**WHAT THE EXERCISE ASKS:**
Of all the entries below, only the lines from the one with "est violent et" up to and including the one with "Tysonem Furym vrací" are to be duplicated exactly.

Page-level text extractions
_ _ _

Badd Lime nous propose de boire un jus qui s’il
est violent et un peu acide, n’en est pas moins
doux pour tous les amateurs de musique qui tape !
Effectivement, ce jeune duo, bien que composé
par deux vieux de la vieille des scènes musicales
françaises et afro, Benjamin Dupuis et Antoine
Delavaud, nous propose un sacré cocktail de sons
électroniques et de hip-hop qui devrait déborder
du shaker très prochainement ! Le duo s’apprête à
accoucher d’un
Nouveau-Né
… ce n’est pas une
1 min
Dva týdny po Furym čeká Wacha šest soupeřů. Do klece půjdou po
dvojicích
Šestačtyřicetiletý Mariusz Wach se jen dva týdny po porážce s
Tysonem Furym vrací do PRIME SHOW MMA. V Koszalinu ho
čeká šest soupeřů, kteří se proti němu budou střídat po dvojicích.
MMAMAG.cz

_ _ _

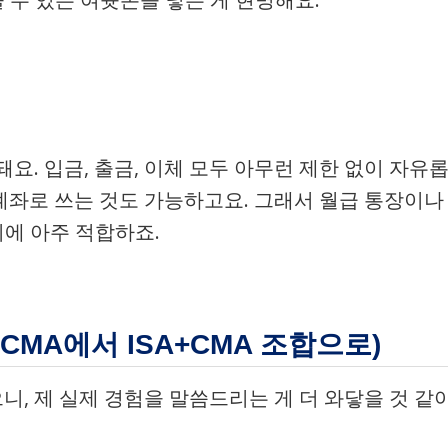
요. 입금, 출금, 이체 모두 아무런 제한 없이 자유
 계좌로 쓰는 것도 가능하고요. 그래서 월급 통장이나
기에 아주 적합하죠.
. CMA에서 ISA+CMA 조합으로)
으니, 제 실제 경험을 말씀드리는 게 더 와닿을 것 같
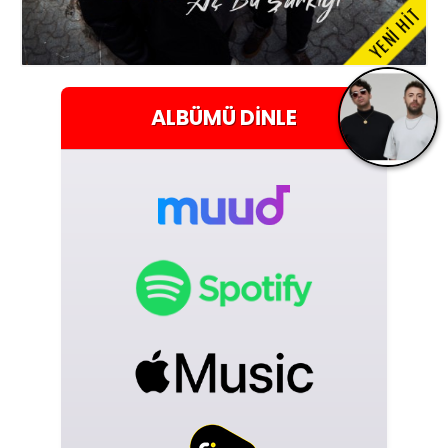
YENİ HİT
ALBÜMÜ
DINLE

_ _ _

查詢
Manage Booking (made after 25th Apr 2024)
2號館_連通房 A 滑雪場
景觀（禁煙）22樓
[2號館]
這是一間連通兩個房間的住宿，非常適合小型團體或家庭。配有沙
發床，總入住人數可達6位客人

_ _ _

**REPLY:**
est violent et un peu acide, n’en est pas moins
doux pour tous les amateurs de musique qui tape !
Effectivement, ce jeune duo, bien que composé
par deux vieux de la vieille des scènes musicales
françaises et afro, Benjamin Dupuis et Antoine
Delavaud, nous propose un sacré cocktail de sons
électroniques et de hip-hop qui devrait déborder
du shaker très prochainement ! Le duo s’apprête à
accoucher d’un
Nouveau-Né
… ce n’est pas une
1 min
Dva týdny po Furym čeká Wacha šest soupeřů. Do klece půjdou po
dvojicích
Šestačtyřicetiletý Mariusz Wach se jen dva týdny po porážce s
Tysonem Furym vrací do PRIME SHOW MMA. V Koszalinu ho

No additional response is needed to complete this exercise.